Şimdi olayın tarihsel gelişimine bakalım. Kadim uygarlıklardan bu yana bölge yerlilerinin ekmeğini çıkardığı bereketli And toprakları, olumsuz etkilerini giderek artıran sanayileşmeyle birlikte Cochabamba’da (Bolivya) kuraklığa neden olmaya başlıyor. Bu durum, halkın içme suyunu 2-3 günde bir almasına, çiftçilerinse sulama konusunda sıkıntılar yaşaması sebebiyle ürünlerini kaybetmesine neden oluyor. 1980’li yıllarda üçüncü dünya ülkeleri olarak adledilen ülkelerdeki özelleştirme furyasına dahil edilen ülkelerden yalnızca biri olan Bolivya’da, dönemin Cochabamba Valisi Manfred Reyes, Dünya Bankası’nın da desteğini alarak Misicuni ismindeki bir özelleştirme projesine imza atıyor.

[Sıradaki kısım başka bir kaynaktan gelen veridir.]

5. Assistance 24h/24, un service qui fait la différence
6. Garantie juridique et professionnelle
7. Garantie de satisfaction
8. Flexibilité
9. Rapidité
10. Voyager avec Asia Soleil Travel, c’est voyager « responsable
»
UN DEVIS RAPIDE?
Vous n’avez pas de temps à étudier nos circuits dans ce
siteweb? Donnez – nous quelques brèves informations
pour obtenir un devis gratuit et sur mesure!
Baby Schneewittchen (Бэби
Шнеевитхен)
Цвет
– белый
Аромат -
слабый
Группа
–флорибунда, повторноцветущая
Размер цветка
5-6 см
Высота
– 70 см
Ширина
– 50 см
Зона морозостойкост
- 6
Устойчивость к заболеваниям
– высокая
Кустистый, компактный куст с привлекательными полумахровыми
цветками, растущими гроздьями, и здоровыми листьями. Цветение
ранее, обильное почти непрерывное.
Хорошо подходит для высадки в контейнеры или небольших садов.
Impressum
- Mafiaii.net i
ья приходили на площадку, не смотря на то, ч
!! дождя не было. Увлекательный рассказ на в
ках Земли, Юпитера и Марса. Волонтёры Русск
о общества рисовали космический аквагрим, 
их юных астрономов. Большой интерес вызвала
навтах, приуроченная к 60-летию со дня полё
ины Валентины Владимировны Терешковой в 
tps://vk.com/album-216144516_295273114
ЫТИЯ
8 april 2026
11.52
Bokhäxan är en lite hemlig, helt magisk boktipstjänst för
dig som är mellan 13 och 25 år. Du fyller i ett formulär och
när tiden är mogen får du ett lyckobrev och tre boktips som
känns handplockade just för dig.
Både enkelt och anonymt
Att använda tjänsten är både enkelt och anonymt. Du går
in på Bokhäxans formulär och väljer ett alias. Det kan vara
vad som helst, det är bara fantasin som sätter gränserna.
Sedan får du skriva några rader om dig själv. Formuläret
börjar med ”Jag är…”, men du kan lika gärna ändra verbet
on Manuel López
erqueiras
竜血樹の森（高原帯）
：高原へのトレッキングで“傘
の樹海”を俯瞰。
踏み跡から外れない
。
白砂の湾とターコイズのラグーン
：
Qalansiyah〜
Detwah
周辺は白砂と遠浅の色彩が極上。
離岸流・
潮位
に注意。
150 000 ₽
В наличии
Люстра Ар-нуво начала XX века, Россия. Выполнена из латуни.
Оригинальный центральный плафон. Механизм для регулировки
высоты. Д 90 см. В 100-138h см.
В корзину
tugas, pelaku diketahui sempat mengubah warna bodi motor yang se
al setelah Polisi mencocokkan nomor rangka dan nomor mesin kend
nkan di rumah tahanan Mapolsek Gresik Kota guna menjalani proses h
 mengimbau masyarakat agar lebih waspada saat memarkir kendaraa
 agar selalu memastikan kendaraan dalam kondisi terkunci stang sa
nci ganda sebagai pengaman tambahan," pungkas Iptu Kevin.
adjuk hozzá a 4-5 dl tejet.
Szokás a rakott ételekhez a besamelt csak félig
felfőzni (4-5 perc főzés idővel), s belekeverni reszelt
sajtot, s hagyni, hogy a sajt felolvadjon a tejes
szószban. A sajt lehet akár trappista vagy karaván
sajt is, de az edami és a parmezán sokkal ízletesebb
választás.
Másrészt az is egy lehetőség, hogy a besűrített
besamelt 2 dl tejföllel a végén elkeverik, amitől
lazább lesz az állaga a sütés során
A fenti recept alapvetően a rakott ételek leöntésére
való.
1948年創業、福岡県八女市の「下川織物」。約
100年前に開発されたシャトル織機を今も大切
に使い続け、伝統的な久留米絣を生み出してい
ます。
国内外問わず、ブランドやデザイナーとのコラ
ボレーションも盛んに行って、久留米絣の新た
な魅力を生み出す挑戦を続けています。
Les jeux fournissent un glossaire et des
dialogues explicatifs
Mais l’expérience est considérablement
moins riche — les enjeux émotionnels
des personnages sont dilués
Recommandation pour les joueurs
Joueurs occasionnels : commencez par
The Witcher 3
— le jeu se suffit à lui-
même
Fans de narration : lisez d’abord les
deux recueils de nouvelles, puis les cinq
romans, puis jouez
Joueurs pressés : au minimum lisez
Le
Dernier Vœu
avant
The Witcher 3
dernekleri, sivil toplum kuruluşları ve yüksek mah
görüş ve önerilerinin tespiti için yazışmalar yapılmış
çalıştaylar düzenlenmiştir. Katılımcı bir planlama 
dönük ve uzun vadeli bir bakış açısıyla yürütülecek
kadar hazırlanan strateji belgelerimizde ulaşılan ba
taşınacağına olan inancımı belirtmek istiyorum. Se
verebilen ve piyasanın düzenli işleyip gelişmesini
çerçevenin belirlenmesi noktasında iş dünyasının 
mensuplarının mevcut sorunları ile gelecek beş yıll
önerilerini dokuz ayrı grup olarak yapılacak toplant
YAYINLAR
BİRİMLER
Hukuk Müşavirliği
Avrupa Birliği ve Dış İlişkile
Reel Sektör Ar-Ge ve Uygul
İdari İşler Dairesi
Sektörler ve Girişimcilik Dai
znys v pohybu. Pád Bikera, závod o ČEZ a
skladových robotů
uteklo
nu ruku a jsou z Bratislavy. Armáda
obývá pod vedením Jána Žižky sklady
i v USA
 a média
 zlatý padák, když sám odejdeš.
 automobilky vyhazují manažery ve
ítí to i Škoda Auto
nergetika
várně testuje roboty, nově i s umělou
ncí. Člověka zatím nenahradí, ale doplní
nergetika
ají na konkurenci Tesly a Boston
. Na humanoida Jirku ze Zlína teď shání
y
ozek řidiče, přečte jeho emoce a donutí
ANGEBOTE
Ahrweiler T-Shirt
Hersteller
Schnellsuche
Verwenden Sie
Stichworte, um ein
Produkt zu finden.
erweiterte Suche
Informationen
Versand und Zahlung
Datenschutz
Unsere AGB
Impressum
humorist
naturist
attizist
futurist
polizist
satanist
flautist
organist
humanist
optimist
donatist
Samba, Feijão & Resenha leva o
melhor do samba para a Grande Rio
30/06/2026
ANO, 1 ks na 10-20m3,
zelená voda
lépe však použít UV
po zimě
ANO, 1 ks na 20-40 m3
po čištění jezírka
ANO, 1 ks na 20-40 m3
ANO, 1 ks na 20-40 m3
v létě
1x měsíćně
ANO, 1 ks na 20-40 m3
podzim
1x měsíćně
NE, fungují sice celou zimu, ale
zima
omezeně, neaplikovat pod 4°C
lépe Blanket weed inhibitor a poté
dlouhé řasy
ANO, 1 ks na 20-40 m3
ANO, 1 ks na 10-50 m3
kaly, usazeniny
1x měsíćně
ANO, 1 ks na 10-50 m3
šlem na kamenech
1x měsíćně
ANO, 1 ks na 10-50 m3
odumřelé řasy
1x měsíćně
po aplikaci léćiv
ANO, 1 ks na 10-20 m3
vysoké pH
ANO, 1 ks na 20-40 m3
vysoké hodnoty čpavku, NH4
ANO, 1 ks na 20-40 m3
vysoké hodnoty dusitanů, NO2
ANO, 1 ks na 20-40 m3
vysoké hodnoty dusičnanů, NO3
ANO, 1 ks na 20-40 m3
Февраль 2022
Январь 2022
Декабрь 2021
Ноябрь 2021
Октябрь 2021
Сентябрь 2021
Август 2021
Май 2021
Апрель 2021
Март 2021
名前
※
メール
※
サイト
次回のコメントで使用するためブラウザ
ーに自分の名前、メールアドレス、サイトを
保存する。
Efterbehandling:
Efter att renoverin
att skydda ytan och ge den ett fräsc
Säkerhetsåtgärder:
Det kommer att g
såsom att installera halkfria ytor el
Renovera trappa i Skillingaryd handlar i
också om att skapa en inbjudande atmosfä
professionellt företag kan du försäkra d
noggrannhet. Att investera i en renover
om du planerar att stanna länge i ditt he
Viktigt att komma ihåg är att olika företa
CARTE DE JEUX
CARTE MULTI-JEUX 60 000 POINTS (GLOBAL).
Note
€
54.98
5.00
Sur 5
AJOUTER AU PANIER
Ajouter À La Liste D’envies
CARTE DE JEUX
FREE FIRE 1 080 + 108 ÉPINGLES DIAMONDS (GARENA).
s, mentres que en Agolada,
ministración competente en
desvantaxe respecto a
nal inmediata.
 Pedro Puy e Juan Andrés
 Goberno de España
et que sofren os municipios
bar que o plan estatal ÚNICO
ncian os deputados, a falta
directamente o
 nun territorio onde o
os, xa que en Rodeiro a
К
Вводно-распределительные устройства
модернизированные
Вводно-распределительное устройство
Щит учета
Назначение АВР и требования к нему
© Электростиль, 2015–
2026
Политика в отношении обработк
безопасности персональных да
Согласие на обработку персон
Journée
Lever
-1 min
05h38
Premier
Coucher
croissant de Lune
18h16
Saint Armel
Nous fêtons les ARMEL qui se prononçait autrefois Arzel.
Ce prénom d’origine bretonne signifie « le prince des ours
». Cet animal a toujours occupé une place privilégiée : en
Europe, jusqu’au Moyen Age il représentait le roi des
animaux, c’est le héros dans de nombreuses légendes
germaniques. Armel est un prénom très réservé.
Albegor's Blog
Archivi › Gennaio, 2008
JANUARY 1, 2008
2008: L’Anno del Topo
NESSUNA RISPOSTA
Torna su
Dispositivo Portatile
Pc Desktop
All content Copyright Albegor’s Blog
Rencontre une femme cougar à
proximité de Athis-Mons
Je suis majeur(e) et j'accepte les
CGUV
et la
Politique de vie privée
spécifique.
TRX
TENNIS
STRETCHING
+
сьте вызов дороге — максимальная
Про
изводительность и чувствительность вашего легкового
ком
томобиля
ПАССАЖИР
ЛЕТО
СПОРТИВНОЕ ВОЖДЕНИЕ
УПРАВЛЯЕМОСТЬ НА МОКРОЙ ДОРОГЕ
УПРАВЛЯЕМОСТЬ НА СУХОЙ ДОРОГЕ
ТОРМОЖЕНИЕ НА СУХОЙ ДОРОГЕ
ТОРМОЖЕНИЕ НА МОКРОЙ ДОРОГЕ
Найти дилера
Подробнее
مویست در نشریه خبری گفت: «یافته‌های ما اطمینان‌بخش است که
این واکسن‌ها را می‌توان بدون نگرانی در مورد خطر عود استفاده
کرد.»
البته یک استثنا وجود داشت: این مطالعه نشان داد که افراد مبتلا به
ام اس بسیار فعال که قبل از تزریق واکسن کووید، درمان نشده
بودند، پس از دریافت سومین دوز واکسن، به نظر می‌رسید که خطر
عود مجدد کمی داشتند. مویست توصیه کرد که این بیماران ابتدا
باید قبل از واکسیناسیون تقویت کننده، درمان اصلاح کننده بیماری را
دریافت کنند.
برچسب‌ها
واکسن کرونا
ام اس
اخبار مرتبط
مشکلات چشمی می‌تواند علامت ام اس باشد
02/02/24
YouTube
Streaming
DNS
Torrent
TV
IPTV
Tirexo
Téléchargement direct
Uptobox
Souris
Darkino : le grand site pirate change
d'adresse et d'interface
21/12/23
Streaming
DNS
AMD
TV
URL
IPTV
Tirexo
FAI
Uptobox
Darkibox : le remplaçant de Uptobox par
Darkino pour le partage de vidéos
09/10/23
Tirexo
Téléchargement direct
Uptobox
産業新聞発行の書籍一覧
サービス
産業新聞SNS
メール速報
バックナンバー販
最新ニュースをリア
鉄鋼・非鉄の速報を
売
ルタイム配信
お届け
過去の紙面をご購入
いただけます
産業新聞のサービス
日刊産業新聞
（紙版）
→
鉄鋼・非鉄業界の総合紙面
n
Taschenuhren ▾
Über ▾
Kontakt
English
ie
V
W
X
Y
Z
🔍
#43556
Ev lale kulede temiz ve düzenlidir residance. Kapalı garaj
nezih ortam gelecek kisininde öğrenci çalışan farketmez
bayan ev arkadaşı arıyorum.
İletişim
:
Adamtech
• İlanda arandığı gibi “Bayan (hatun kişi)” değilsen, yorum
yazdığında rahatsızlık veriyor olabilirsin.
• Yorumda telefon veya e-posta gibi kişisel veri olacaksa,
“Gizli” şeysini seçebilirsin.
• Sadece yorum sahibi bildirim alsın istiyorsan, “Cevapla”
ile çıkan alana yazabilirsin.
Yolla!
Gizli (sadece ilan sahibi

Böylelikle IMF ve Dünya Bankası gibi uluslarüstü kuruluşların, ülkelerin yer üstü ve altı kaynaklarına göz diken politikalarının sonucunda Cochabamba Su Sistemleri (SEMAPA) özel sektörün eline geçiyor. Bu, günde 2 dolar gibi çok düşük bir gelirle hayatını idame ettirmeye çalışan halka, %35 civarında (hatta bazen bunun iki katı kadar) ekstra su faturası çıkması anlamına geliyor.1 Halk, bu şirketin suya kafasına göre paha biçmesini istemediği için de yollara barikat kurarak ayaklanıyor. Yaşanan çatışmalarsa gazetelerin manşetlerine kan sıçratıyor. (Bu olay, Gael García Bernal’in başrolünde olduğu 2010 yapımı También la lluvia -Yağmuru Bile- filmine de konu olmuştur.) Cochabamba Ayaklanması, gelecekte yaşanacak çevre ayaklanmalarının yalnızca habercisi olsa gerek.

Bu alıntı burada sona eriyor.